FIs or its subsidiary should not grant loans to a director who holds substantial interests to an individual, who is a partner or a guarantor of the concerned director, the central bank on Saturday said in a notification to FIs.
To address the issue of reciprocal arrangements among FIs and banks for extending credit and non-funded facilities, awarding contracts to each others directors or their kin, RBI said FIs should not grant loans of Rs 25 lakh and above to any director who holds substantial interest or is interested as one or as a guarantor.
The RBI has also made it clear that unless the board or management committee sanctions, FIs should also not grant loans and advances aggregating Rs 25 lakh and above to any relatives of FIs chairmen and managing directors or other directors. But proposals for less than Rs 25 lakh may be sanctioned by the appropriate authority but the institution should report the matter to the board. Where any loan or advance has not been repaid to the FI within the stipulated period, such person shall, if he is a director on the date of expiry of the aforesaid period, is deemed to have vacated his office, it said.
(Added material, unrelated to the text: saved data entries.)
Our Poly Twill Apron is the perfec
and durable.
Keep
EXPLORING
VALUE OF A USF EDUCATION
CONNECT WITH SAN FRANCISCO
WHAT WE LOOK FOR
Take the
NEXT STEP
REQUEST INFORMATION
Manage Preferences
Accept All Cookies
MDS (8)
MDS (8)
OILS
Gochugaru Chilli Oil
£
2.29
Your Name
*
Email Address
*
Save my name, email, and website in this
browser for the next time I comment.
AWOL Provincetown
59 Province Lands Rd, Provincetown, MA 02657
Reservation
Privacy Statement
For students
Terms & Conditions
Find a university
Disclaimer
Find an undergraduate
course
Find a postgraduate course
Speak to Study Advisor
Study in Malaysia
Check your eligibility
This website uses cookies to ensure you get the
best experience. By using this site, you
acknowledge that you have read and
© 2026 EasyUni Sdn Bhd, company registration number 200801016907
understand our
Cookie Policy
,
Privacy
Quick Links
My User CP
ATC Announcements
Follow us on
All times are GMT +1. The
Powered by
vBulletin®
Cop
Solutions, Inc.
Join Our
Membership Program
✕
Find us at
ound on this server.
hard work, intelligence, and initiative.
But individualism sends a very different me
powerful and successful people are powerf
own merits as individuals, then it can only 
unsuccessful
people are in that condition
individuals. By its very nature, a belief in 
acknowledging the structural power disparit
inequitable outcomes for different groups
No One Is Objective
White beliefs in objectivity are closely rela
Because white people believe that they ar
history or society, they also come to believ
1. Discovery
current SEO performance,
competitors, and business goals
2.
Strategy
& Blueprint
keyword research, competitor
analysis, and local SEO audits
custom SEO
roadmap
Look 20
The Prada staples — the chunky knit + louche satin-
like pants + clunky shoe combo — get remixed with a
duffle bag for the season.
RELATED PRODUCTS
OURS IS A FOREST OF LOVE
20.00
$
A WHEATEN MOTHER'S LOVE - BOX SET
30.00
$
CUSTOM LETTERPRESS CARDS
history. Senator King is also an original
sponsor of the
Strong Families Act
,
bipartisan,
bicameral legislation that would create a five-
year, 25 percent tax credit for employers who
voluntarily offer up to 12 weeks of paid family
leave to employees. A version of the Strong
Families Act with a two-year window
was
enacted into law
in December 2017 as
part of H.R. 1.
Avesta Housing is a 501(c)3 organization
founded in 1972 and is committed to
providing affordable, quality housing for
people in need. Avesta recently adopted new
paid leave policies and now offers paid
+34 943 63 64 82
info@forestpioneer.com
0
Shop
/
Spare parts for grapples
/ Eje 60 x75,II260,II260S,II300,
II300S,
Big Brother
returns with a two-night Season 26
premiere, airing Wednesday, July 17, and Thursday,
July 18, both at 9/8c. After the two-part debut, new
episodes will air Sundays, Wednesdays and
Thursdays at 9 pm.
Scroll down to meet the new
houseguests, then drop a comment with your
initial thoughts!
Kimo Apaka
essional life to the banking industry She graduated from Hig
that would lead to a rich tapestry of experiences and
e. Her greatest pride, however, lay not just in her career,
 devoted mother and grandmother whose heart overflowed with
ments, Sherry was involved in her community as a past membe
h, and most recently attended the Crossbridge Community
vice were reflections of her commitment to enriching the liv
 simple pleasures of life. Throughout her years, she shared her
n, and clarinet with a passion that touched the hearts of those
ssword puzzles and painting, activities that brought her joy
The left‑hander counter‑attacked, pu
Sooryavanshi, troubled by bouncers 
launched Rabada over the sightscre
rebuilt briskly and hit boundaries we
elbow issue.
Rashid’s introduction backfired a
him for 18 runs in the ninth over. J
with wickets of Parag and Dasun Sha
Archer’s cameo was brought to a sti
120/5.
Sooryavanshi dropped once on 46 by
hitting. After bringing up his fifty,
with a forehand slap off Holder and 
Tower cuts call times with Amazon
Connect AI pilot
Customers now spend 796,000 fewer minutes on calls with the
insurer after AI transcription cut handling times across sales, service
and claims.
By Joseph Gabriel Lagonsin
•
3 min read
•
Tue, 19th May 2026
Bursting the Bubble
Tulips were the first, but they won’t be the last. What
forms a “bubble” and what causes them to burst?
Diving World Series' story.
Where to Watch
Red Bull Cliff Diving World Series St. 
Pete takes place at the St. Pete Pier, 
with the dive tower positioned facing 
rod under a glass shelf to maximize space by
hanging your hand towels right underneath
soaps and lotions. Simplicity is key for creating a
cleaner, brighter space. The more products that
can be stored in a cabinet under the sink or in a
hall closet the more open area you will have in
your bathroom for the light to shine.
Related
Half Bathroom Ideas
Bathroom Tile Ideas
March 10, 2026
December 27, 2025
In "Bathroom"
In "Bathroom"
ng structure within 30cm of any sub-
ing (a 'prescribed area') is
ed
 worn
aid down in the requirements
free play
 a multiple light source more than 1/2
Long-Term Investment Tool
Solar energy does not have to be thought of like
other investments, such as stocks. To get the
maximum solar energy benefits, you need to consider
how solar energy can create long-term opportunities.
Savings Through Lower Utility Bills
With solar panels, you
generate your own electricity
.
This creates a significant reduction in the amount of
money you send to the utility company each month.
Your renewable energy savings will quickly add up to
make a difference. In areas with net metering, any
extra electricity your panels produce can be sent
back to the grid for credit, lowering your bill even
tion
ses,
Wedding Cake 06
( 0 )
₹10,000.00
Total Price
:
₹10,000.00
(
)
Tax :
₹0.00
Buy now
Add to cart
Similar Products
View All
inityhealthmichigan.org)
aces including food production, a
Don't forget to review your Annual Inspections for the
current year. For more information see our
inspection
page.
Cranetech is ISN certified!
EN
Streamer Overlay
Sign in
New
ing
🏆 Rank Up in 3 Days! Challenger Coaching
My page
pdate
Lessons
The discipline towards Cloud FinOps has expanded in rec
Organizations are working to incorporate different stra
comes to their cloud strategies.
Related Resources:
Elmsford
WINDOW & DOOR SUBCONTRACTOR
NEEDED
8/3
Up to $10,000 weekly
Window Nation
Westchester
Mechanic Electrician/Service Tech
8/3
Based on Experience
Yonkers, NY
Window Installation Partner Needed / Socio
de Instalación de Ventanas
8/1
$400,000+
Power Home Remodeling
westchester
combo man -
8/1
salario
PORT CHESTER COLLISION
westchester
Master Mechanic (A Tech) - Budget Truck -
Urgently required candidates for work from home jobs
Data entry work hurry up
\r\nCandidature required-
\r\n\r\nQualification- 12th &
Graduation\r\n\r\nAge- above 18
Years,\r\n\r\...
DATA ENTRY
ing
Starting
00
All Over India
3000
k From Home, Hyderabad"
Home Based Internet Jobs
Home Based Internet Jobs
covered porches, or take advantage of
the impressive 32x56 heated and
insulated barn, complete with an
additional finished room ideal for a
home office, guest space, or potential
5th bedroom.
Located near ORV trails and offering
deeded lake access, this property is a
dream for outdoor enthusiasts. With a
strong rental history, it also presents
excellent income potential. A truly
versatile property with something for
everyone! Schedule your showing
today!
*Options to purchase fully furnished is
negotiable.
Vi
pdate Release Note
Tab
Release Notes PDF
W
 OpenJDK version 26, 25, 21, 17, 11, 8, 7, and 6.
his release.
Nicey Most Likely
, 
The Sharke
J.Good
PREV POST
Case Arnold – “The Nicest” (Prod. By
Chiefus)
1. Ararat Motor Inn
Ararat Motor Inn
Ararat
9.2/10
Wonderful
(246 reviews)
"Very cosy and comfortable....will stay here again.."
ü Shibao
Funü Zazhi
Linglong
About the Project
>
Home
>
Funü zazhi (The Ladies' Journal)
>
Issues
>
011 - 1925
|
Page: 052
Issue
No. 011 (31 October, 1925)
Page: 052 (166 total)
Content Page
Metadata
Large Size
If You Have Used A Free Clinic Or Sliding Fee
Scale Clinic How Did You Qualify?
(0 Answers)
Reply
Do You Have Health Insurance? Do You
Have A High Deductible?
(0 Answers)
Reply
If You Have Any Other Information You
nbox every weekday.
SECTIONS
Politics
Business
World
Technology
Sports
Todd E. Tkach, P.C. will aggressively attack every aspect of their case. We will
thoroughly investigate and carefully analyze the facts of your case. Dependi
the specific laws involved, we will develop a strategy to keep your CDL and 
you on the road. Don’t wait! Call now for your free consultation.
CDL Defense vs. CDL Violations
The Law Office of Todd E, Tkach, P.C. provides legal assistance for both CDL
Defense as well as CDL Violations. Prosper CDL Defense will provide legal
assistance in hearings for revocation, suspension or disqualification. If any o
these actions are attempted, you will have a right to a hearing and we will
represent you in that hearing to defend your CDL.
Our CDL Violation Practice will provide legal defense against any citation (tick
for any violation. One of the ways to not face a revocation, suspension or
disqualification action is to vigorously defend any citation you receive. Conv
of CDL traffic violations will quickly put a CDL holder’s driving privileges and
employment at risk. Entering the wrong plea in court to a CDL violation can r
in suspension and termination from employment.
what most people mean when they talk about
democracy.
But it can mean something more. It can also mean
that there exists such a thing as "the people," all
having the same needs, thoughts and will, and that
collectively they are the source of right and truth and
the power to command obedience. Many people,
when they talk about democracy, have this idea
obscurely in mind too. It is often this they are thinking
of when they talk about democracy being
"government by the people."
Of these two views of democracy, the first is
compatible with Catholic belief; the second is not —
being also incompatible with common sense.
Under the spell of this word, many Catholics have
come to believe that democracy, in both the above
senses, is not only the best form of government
On extending guarantees and establishing letters of credit on behalf of its directors, RBI has said in the event of default by the principal debtor, the FI will have to honour its obligations and the relationship between the FI and the director can become one of a creditor and a debtor.
The apex bank has further said the FI will not be called upon to grant any loan or advance to meet the liability consequent upon the invocation of guarantee or devolvement of letter of credit and no liability will devolve on the FI.
With reference to loans and advances to relatives of the FI directors or them, RBI said such loans should not be granted except to the extent permitted in the guidelines laid down by it.